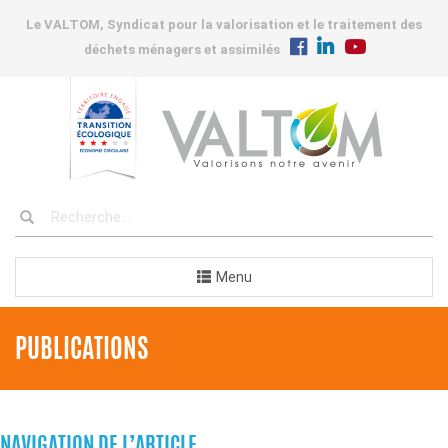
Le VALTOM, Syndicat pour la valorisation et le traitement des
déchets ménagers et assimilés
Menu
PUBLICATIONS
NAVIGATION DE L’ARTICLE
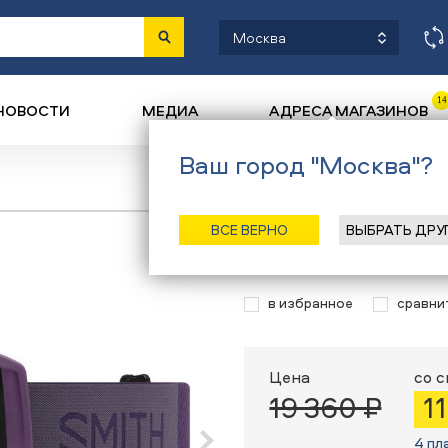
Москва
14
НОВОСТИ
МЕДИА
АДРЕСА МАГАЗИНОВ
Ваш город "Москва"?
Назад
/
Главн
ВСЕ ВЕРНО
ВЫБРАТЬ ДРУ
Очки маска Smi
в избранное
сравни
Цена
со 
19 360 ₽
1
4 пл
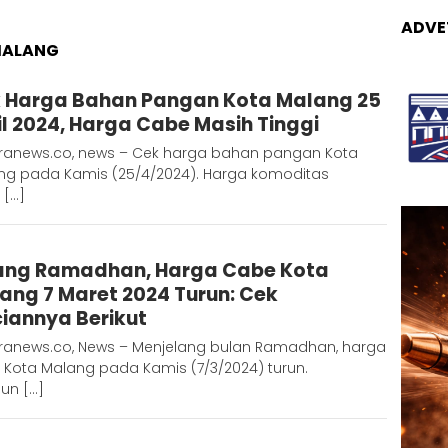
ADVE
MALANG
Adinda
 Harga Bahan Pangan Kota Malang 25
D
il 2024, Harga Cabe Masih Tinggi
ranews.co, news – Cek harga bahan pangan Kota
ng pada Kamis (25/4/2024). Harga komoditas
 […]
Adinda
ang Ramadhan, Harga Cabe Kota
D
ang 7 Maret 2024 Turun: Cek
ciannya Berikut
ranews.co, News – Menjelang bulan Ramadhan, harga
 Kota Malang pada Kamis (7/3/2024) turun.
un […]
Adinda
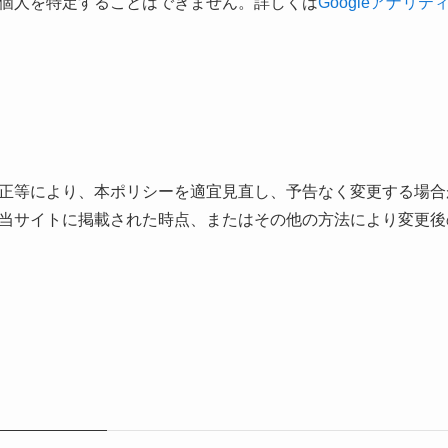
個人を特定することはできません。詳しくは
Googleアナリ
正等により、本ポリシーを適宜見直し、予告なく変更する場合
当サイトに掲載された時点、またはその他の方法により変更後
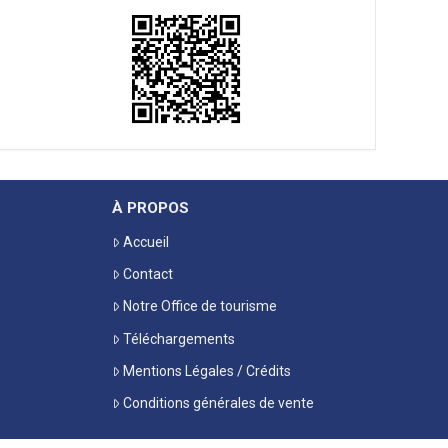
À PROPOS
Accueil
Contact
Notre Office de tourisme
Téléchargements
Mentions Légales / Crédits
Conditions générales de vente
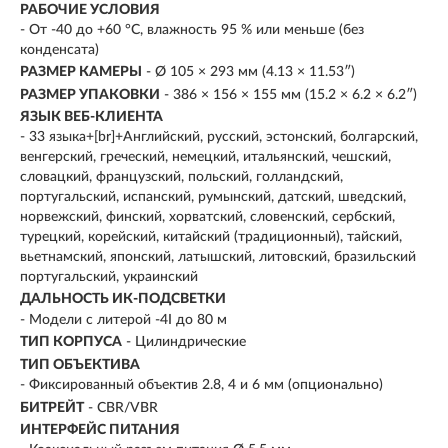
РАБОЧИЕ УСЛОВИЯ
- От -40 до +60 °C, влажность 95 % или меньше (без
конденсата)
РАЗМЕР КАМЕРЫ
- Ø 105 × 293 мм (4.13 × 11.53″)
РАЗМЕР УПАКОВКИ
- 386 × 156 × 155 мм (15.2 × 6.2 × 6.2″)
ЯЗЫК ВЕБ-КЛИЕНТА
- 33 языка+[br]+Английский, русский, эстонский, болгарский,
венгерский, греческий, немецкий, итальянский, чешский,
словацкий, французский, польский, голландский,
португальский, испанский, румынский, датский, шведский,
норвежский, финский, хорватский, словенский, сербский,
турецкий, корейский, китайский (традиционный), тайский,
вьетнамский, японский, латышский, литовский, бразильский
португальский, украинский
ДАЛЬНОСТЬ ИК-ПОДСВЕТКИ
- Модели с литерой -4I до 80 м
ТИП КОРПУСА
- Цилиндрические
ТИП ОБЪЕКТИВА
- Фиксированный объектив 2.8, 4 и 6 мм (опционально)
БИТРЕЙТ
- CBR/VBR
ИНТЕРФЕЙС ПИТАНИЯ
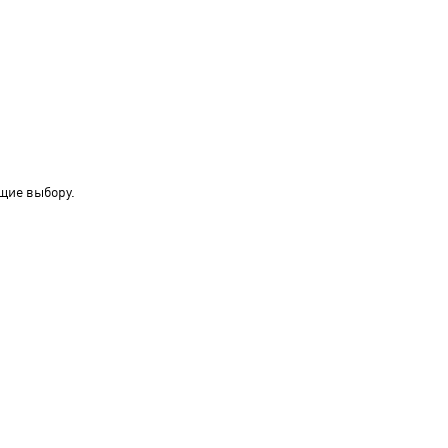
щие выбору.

::::::

- **Problem description**: Line by line, print the records above exactly, skipping each picture.

- **Result for this task**:
Le VALTOM, Syndicat pour la valorisation et le traitement des
déchets ménagers et assimilés
Menu
PUBLICATIONS
NAVIGATION DE L’ARTICLE
Москва
14
НОВОСТИ
МЕДИА
АДРЕСА МАГАЗИНОВ
Ваш город "Москва"?
Назад
/
Главн
ВСЕ ВЕРНО
ВЫБРАТЬ ДРУ
Очки маска Smi
в избранное
сравни
Цена
со 
19 360 ₽
1
4 пл
ADVE
MALANG
Adinda
 Harga Bahan Pangan Kota Malang 25
D
il 2024, Harga Cabe Masih Tinggi
ranews.co, news – Cek harga bahan pangan Kota
ng pada Kamis (25/4/2024). Harga komoditas
 […]
Adinda
ang Ramadhan, Harga Cabe Kota
D
ang 7 Maret 2024 Turun: Cek
ciannya Berikut
ranews.co, News – Menjelang bulan Ramadhan, harga
 Kota Malang pada Kamis (7/3/2024) turun.
un […]
Adinda
個人を特定することはできません。詳しくは
Googleアナリ
正等により、本ポリシーを適宜見直し、予告なく変更する場合
当サイトに掲載された時点、またはその他の方法により変更後
À PROPOS
Accueil
Contact
Notre Office de tourisme
Téléchargements
Mentions Légales / Crédits
Conditions générales de vente
РАБОЧИЕ УСЛОВИЯ
- От -40 до +60 °C, влажность 95 % или меньше (без
конденсата)
РАЗМЕР КАМЕРЫ
- Ø 105 × 293 мм (4.13 × 11.53″)
РАЗМЕР УПАКОВКИ
- 386 × 156 × 155 мм (15.2 × 6.2 × 6.2″)
ЯЗЫК ВЕБ-КЛИЕНТА
- 33 языка+[br]+Английский, русский, эстонский, болгарский,
венгерский, греческий, немецкий, итальянский, чешский,
словацкий, французский, польский, голландский,
португальский, испанский, румынский, датский, шведский,
норвежский, финский, хорватский, словенский, сербский,
турецкий, корейский, китайский (традиционный), тайский,
вьетнамский, японский, латышский, литовский, бразильский
португальский, украинский
ДАЛЬНОСТЬ ИК-ПОДСВЕТКИ
- Модели с литерой -4I до 80 м
ТИП КОРПУСА
- Цилиндрические
ТИП ОБЪЕКТИВА
- Фиксированный объектив 2.8, 4 и 6 мм (опционально)
БИТРЕЙТ
- CBR/VBR
ИНТЕРФЕЙС ПИТАНИЯ
щие выбору.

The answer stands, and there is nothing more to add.